The practical work is therefore architectural. Teams need to separate stable prompt regions, make repeated context cacheable, place changing user input and tool results later in the request, and split long context into reusable summaries and retrieval layers instead of appending everything blindly. Token caching is not just a price-table feature. It is a prompt and context-design problem.
This gives developers a slightly strange message. The model is cheaper, so they can run more experiments. At the same time, to make it truly cheap, they need stricter prompt structure and better context hygiene. Agent cost optimization is a system problem across model selection, prompt caching, retrieval, output budget, retry policy, and provider routing.
In practice, teams should start from real agent traces rather than a spreadsheet alone. Separate successful and failed tasks. Record cache-hit input, cache-miss input, output, tool calls, retries, and human repair time by step. Then the question becomes more concrete: which part of the workflow got cheaper, and which part stayed expensive? A team testing V4-Pro should probably start with high-token, low-failure-cost stages such as long-draft generation, document triage, or bulk candidate summarization, not a full replacement of its hardest premium-model path.

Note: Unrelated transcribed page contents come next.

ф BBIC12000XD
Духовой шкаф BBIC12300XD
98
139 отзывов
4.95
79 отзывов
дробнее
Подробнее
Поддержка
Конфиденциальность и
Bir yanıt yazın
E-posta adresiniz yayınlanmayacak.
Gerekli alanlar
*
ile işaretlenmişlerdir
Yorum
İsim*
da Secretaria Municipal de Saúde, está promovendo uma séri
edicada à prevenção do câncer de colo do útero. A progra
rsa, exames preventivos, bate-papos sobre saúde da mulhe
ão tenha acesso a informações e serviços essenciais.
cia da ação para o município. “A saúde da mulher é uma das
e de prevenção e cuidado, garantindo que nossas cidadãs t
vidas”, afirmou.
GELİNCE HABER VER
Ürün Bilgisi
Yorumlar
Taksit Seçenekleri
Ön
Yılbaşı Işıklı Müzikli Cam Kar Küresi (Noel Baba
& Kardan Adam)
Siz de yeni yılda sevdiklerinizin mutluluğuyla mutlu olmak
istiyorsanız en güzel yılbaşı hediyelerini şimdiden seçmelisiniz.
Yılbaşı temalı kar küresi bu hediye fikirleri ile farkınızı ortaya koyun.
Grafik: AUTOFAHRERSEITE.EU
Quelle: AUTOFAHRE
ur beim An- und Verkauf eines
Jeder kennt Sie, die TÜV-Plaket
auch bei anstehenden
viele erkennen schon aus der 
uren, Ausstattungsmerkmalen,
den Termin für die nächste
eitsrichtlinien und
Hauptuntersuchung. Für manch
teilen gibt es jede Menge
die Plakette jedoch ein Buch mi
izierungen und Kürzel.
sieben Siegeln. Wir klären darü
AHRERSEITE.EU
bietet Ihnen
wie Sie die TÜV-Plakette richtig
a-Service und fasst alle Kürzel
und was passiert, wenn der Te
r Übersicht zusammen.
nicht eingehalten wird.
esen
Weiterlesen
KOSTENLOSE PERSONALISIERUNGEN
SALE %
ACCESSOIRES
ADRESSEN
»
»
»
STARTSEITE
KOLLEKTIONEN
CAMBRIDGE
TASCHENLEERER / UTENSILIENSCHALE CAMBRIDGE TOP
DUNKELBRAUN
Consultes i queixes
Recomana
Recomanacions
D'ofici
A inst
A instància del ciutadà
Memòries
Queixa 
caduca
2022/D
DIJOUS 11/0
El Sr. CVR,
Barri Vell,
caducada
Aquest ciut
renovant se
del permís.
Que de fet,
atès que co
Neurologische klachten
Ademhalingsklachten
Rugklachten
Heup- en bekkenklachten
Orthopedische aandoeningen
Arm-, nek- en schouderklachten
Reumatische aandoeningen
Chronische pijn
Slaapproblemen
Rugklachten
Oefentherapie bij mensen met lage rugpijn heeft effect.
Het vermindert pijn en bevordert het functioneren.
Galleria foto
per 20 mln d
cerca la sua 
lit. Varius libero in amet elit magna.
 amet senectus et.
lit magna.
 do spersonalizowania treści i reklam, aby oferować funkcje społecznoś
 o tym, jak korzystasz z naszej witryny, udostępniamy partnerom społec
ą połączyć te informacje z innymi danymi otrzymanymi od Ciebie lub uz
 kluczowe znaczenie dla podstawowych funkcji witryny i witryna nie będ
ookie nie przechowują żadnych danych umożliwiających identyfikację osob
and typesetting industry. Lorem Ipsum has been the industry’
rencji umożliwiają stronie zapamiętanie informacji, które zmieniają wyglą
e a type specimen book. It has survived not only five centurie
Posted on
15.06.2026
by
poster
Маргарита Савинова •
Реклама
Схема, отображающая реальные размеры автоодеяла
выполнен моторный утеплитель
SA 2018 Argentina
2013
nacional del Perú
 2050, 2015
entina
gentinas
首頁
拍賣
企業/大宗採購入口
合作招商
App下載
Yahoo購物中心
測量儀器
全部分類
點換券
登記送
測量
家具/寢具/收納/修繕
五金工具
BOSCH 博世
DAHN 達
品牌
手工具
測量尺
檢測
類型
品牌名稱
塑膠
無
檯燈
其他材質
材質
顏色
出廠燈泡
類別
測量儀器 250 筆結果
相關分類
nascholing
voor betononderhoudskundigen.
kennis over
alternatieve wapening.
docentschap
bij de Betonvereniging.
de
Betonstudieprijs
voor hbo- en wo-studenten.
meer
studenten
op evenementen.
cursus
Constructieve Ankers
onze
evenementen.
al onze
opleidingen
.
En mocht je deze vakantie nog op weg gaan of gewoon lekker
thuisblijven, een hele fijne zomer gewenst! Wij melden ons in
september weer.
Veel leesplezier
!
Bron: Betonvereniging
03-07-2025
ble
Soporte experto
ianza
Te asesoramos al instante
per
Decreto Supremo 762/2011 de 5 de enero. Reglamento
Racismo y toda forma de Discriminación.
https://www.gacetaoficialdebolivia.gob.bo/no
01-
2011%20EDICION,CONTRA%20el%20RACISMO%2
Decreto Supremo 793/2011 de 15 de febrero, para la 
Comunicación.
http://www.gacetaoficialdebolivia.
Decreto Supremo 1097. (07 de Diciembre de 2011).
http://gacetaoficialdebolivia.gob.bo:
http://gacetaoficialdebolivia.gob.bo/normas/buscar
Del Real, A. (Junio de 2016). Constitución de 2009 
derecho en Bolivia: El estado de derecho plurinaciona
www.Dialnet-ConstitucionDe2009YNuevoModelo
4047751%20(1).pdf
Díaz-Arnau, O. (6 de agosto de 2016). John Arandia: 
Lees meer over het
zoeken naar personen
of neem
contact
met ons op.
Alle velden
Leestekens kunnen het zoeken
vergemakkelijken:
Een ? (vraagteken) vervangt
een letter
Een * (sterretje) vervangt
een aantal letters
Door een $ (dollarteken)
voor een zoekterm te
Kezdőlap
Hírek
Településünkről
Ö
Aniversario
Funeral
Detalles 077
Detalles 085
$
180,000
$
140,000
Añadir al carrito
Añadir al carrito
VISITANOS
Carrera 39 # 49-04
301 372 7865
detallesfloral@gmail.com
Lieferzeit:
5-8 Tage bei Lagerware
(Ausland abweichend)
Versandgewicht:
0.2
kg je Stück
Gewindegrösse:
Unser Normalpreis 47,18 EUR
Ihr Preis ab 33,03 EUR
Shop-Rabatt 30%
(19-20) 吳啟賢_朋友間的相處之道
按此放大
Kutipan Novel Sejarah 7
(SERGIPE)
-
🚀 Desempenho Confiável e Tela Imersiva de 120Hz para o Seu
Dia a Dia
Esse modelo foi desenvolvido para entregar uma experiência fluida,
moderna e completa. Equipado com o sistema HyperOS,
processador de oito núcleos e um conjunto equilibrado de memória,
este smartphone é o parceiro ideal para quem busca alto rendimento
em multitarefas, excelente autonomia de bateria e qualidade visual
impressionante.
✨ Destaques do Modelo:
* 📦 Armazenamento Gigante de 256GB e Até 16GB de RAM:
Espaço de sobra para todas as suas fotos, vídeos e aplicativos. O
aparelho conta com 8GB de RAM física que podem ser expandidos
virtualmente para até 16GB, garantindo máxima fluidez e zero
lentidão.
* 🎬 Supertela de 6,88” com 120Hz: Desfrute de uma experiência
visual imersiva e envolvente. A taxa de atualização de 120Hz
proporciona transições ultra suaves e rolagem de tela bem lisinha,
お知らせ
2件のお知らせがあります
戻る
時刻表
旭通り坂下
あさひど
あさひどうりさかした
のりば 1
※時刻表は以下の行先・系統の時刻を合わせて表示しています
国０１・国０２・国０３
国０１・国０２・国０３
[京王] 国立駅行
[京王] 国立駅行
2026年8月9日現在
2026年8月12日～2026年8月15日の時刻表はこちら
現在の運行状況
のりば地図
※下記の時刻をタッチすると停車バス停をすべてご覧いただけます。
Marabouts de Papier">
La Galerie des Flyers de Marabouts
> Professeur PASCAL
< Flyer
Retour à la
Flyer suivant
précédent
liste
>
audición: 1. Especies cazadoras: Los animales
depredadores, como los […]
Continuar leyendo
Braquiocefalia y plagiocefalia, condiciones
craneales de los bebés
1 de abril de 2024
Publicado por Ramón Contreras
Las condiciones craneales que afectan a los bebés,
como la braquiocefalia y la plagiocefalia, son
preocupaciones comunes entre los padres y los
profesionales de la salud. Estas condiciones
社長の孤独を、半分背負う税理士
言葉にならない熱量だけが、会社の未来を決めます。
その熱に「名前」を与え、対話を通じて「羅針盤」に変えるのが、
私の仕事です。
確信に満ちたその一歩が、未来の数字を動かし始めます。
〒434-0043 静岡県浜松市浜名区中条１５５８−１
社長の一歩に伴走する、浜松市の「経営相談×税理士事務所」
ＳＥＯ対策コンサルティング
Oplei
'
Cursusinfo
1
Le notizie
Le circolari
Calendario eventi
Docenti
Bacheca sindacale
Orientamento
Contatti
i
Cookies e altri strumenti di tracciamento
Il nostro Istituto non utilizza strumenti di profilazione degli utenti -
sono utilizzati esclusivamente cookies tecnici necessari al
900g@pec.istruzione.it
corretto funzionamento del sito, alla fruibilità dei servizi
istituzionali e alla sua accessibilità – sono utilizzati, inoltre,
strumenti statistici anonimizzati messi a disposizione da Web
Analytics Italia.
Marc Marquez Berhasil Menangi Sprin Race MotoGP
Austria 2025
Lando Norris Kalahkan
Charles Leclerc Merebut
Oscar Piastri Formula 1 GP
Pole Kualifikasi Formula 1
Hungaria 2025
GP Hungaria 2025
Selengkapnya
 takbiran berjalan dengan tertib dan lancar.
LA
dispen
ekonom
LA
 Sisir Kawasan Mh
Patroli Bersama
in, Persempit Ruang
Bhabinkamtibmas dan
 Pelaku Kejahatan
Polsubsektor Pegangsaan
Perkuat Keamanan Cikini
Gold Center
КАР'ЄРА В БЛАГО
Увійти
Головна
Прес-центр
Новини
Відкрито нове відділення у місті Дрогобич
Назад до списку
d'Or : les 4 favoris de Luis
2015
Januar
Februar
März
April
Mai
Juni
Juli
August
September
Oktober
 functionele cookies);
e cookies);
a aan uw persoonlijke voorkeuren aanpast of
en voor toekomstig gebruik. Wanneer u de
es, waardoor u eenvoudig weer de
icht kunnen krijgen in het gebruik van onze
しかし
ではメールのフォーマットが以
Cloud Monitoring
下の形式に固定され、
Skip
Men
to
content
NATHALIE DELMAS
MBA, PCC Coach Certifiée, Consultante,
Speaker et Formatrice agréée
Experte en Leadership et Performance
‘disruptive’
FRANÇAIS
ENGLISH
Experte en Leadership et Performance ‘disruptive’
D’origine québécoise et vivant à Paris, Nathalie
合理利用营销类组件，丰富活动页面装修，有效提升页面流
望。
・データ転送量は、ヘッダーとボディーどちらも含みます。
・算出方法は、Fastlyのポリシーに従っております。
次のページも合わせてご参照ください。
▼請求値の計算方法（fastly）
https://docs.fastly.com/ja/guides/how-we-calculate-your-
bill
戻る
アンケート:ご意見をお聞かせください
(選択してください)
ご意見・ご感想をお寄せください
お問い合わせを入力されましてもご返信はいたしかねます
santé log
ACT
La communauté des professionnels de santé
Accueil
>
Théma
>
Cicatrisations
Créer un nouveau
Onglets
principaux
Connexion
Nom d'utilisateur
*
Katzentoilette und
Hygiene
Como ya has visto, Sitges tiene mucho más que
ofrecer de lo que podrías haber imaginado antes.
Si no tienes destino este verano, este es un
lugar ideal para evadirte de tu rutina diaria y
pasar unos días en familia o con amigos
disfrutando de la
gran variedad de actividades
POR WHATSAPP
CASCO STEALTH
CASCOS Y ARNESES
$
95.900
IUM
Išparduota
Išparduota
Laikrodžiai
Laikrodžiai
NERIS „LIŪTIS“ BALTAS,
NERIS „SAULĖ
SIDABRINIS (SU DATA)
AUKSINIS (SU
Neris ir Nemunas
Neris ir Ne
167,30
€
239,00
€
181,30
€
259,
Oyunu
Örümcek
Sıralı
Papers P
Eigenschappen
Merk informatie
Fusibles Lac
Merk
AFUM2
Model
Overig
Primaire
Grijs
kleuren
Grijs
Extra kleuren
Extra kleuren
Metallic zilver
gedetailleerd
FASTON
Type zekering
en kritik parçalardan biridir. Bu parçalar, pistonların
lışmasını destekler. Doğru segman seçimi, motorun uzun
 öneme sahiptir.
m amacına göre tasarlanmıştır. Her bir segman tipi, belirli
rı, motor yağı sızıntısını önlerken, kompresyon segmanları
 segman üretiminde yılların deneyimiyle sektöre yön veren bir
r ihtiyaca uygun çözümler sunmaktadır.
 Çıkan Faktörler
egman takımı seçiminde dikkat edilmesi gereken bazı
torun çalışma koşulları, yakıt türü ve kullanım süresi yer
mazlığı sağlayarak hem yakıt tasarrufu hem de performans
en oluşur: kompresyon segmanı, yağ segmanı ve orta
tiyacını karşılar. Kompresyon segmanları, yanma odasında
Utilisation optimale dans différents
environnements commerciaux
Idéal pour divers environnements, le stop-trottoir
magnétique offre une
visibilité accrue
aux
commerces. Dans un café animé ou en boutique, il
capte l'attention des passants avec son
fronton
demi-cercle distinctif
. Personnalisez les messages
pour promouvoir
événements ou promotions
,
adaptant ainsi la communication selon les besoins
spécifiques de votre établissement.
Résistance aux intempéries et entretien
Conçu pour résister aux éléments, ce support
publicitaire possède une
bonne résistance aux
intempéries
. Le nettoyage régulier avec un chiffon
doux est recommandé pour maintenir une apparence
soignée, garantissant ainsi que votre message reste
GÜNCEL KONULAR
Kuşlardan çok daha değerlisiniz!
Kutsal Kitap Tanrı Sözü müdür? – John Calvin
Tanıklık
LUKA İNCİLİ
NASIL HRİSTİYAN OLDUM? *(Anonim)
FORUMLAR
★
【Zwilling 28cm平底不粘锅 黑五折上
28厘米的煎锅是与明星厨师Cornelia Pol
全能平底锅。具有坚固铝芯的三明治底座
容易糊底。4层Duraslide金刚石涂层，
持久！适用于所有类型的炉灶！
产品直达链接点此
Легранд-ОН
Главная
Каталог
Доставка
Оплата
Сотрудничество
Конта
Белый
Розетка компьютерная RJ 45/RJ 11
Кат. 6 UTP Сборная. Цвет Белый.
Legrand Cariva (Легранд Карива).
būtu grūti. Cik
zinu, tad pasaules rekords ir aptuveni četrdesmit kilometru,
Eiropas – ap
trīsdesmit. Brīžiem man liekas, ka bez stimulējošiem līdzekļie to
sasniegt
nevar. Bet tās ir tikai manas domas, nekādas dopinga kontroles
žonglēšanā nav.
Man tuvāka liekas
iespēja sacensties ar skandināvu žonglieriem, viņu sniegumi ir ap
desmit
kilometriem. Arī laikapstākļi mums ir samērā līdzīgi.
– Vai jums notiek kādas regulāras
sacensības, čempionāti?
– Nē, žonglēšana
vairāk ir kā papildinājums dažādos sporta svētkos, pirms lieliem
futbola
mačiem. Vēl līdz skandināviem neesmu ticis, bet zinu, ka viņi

Token-price compression changes the pace of agent experiments
DeepSeek V4-Pro's 75% discount becoming the standard price is an economic signal even before the model-quality debate is settled. Agents consume many tokens. When token prices move, possible product experiences move with them. Longer analysis, larger candidate sets, more frequent eval runs, wider repository scans, and longer research loops become easier to test.
That does not justify a simple conclusion that the cheapest model wins. In an agent product, final cost is token price multiplied by success rate, retry rate, tool-call cost, human review time, and data risk. DeepSeek has lowered the most visible axis, not the whole equation.
But that axis moved enough to matter. If a 75% discount becomes the baseline, expensive frontier models may shift from the default route to a premium path reserved for genuinely difficult stages. The router's question becomes sharper: does this task really need the strongest model first, or is a $0.87-per-million output pass good enough to try before escalating?